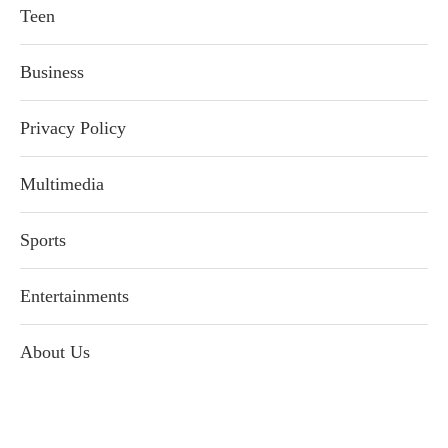
Teen
Business
Privacy Policy
Multimedia
Sports
Entertainments
About Us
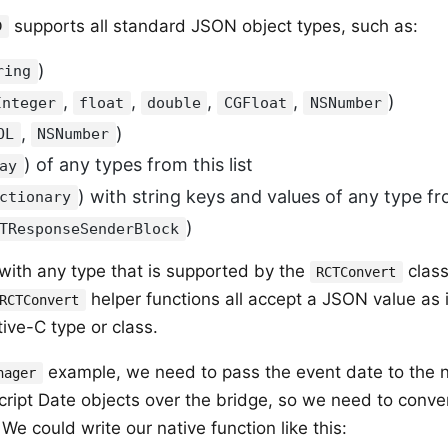
supports all standard JSON object types, such as:
D
)
ring
,
,
,
,
)
Integer
float
double
CGFloat
NSNumber
,
)
OL
NSNumber
) of any types from this list
ay
) with string keys and values of any type fro
ctionary
)
TResponseSenderBlock
 with any type that is supported by the
clas
RCTConvert
helper functions all accept a JSON value as 
RCTConvert
tive-C type or class.
example, we need to pass the event date to the 
nager
ript Date objects over the bridge, so we need to conver
We could write our native function like this:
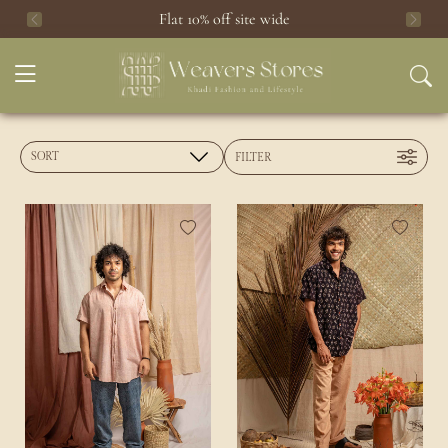
Flat 10% off site wide
Previous
Next
FILTER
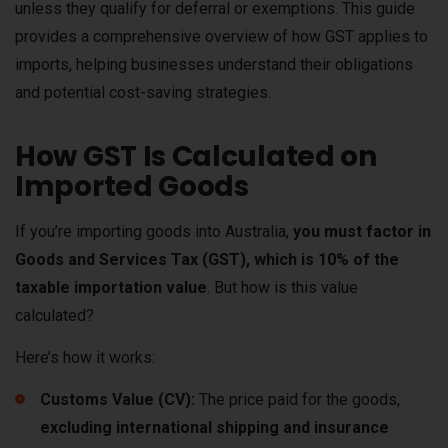
unless they qualify for deferral or exemptions. This guide
provides a comprehensive overview of how GST applies to
imports, helping businesses understand their obligations
and potential cost-saving strategies.
How GST Is Calculated on
Imported Goods
If you’re importing goods into Australia,
you must factor in
Goods and Services Tax (GST), which is 10% of the
taxable importation value
. But how is this value
calculated?
Here’s how it works:
Customs Value (CV):
The price paid for the goods,
excluding international shipping and insurance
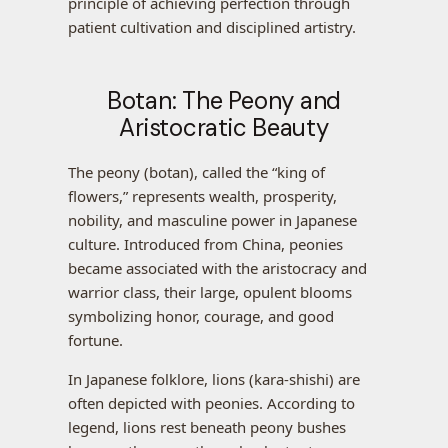
principle of achieving perfection through
patient cultivation and disciplined artistry.
Botan: The Peony and
Aristocratic Beauty
The peony (botan), called the “king of
flowers,” represents wealth, prosperity,
nobility, and masculine power in Japanese
culture. Introduced from China, peonies
became associated with the aristocracy and
warrior class, their large, opulent blooms
symbolizing honor, courage, and good
fortune.
In Japanese folklore, lions (kara-shishi) are
often depicted with peonies. According to
legend, lions rest beneath peony bushes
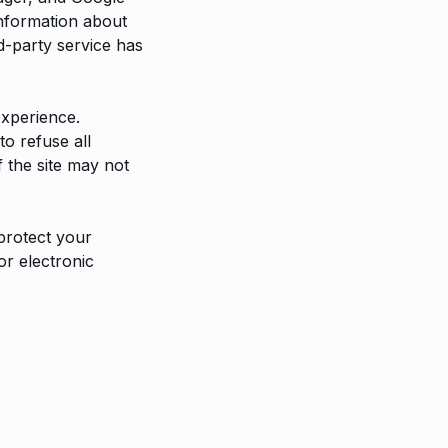
information about
d-party service has
experience.
o refuse all
 the site may not
protect your
or electronic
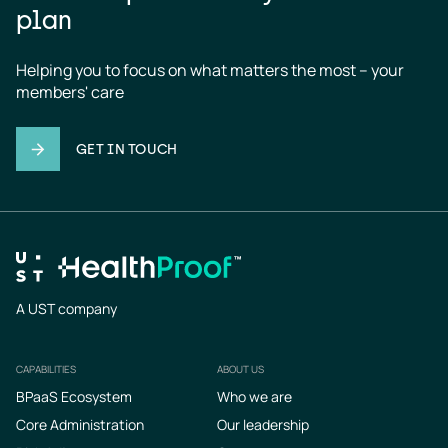
plan
Helping you to focus on what matters the most – your 
members' care
GET IN TOUCH
A UST company
CAPABILITIES
ABOUT US
Footer
BPaaS Ecosystem
Who we are
Core Administration
Our leadership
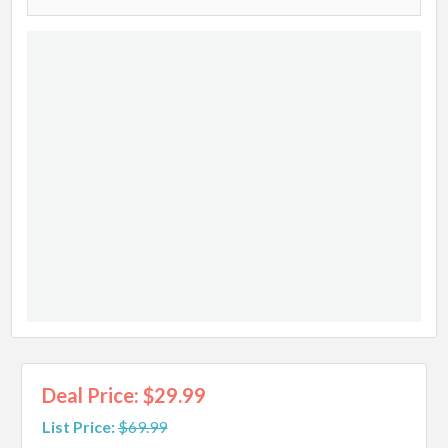
Deal Price: $29.99
List Price:
$69.99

▶ _Directions_: Which lines above contain "need"? Show each of them.

▶ _Your solution_:
example, we need to pass the event date to the 
ript Date objects over the bridge, so we need to conver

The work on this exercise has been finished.